Lines with the string "target" are to be identified in the listing and copied.
Extracted data Start Marker
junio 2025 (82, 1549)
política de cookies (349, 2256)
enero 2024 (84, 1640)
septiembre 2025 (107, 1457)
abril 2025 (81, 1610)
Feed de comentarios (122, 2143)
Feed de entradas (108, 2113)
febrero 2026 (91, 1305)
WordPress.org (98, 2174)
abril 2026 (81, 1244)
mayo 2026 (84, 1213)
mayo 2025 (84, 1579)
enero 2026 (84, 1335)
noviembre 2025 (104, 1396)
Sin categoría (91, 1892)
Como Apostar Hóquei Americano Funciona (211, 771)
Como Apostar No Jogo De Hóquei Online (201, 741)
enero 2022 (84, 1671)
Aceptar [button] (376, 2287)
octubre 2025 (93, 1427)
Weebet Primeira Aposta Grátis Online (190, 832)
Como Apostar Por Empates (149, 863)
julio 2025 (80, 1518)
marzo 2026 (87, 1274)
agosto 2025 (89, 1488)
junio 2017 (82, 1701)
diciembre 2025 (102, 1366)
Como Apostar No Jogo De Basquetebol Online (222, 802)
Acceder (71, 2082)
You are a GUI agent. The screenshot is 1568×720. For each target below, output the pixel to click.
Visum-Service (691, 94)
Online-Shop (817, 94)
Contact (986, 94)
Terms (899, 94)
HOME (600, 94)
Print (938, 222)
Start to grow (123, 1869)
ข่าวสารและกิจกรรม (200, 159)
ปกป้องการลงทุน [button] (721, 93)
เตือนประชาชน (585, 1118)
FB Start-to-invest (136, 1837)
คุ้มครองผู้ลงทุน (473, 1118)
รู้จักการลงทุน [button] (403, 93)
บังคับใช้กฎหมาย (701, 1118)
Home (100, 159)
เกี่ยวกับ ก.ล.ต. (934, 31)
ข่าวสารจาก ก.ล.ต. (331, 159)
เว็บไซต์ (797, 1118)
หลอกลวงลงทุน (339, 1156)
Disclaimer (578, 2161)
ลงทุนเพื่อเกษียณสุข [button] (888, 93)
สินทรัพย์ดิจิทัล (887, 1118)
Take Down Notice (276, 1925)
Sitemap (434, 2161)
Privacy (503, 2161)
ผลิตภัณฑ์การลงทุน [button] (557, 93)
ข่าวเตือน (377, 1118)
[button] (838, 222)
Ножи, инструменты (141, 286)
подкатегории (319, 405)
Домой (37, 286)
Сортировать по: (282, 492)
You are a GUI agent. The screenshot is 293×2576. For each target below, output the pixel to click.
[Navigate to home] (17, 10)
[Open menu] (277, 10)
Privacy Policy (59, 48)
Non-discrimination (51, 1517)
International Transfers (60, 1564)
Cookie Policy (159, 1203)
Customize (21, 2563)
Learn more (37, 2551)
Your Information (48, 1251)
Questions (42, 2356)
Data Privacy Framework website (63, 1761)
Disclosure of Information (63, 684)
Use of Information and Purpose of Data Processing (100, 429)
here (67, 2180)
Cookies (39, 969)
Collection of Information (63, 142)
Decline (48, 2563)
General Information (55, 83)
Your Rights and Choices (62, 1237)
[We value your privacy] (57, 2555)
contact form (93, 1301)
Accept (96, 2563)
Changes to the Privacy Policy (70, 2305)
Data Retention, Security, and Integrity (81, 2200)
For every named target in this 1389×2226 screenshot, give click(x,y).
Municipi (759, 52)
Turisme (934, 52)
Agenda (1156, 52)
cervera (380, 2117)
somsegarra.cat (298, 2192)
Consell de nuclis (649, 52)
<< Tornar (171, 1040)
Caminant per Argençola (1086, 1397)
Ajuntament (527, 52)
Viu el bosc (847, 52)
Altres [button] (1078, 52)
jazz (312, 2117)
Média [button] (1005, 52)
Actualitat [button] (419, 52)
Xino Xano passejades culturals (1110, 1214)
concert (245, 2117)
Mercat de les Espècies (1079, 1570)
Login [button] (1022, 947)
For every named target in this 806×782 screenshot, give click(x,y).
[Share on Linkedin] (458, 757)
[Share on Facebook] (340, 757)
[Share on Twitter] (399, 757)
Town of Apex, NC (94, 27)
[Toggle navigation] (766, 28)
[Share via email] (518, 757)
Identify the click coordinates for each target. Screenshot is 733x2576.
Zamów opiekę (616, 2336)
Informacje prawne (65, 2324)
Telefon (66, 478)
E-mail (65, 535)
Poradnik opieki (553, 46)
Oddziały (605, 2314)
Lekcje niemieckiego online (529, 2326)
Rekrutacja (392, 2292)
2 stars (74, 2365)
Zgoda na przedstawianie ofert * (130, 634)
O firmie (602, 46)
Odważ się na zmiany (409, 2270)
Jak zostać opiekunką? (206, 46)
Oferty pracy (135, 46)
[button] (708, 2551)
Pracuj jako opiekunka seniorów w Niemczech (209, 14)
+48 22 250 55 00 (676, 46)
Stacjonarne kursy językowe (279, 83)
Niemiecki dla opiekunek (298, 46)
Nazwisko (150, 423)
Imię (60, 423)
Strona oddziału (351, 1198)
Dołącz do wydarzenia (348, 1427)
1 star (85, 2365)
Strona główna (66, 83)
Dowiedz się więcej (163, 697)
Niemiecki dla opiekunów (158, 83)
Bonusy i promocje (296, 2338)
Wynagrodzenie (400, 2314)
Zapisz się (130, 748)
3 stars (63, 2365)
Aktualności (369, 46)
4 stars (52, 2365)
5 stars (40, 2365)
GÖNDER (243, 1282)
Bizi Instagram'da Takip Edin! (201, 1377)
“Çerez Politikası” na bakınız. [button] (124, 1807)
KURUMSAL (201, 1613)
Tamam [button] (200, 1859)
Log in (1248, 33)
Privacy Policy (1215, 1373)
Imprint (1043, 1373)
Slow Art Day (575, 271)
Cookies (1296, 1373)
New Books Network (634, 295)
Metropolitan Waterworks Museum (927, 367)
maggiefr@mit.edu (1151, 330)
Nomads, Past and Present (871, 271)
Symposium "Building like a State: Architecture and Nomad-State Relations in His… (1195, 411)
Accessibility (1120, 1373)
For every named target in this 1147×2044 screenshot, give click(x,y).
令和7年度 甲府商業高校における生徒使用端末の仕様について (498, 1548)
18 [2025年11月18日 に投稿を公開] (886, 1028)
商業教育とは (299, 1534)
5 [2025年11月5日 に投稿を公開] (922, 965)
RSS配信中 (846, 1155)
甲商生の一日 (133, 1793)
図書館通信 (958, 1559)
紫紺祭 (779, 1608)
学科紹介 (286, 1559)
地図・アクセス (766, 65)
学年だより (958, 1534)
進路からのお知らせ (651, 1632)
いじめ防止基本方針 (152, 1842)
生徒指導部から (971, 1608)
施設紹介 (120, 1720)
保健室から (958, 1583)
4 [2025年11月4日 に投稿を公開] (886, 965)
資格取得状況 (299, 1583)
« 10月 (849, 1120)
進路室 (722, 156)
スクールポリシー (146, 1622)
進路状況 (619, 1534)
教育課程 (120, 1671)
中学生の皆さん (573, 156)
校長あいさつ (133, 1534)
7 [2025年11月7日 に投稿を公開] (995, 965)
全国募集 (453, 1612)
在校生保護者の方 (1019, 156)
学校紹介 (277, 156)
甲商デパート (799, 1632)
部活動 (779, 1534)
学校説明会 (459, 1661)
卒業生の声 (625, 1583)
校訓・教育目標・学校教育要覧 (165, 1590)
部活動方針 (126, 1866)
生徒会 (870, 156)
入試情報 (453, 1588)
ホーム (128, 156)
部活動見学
Extracted data End Marker
Solved exercise ::
You are a GUI agent. The screenshot is 1568×720. For each target below, output the pixel to click.
You are a GUI agent. The screenshot is 293×2576. For each target below, output the pixel to click.
For every named target in this 1389×2226 screenshot, give click(x,y).
For every named target in this 806×782 screenshot, give click(x,y).
Identify the click coordinates for each target. Screenshot is 733x2576.
For every named target in this 1147×2044 screenshot, give click(x,y).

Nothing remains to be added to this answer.